• WORK TO BE COMPLETED: In the entries below, how many lines hold the word "والدین"? Answer with the number only.

• Saved data entries:
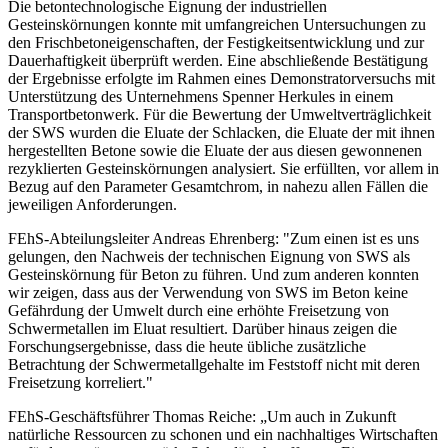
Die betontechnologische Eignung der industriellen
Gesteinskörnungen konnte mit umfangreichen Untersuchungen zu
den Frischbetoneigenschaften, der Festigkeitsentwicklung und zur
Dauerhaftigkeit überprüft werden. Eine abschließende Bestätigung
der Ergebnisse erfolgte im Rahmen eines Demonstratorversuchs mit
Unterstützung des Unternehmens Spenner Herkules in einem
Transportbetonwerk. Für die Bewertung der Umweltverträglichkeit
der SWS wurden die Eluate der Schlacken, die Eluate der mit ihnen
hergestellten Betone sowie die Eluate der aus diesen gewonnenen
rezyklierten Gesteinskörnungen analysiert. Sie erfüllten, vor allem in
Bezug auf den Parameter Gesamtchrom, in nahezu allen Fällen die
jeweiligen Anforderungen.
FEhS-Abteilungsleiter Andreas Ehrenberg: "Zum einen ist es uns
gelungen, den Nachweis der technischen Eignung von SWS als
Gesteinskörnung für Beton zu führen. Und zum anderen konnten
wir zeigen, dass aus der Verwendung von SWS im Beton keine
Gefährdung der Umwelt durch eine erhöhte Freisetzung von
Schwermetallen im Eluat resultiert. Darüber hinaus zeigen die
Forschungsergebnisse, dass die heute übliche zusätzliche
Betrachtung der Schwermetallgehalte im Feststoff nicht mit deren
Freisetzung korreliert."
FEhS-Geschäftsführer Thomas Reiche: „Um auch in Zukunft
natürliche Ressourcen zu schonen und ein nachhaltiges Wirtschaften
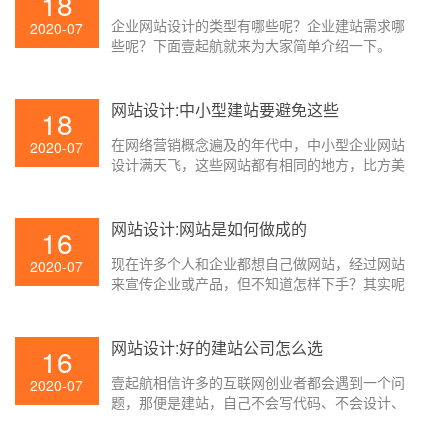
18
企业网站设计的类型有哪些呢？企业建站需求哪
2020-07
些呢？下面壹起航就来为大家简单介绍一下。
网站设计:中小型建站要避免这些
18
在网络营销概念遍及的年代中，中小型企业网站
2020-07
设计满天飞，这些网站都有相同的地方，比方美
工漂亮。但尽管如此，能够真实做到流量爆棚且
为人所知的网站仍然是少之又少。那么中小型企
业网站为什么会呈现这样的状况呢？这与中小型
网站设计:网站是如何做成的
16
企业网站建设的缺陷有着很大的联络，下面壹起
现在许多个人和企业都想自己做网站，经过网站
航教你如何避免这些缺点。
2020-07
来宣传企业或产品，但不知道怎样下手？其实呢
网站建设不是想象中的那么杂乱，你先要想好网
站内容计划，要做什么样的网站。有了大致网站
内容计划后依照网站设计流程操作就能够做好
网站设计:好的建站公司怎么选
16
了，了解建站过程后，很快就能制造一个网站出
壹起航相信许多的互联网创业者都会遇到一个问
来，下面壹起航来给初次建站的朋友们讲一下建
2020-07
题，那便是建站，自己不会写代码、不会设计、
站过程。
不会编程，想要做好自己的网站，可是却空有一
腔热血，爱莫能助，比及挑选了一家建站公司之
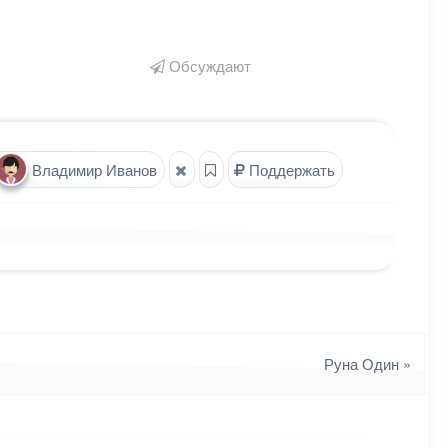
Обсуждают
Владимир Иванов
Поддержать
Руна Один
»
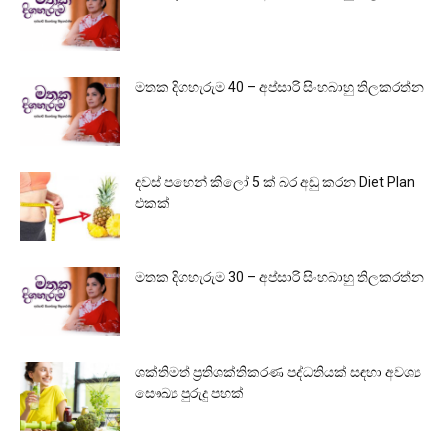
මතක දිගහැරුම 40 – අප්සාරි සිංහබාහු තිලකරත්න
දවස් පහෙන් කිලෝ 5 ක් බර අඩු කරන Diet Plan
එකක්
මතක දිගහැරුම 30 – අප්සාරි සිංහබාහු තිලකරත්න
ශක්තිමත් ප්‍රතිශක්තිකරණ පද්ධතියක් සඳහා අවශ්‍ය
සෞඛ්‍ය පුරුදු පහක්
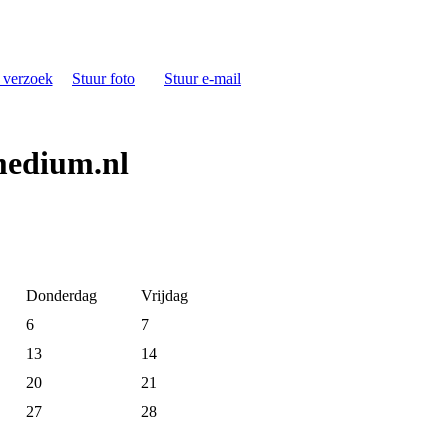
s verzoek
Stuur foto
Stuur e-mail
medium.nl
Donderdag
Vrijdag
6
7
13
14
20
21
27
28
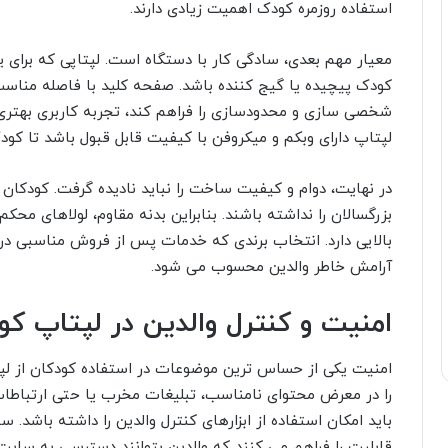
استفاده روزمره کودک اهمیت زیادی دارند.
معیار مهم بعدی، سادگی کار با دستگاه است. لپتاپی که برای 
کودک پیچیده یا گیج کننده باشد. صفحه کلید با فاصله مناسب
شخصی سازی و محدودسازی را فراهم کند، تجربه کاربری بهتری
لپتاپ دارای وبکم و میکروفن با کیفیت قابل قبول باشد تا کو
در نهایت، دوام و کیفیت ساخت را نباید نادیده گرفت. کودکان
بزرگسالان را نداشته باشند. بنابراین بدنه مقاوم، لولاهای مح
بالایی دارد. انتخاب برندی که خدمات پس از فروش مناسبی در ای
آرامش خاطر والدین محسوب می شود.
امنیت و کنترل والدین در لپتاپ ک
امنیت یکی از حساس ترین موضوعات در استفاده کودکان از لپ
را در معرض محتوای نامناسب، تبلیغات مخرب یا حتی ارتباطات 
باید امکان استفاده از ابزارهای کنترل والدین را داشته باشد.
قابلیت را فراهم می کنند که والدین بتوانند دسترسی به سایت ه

• RESULT BELOW: 4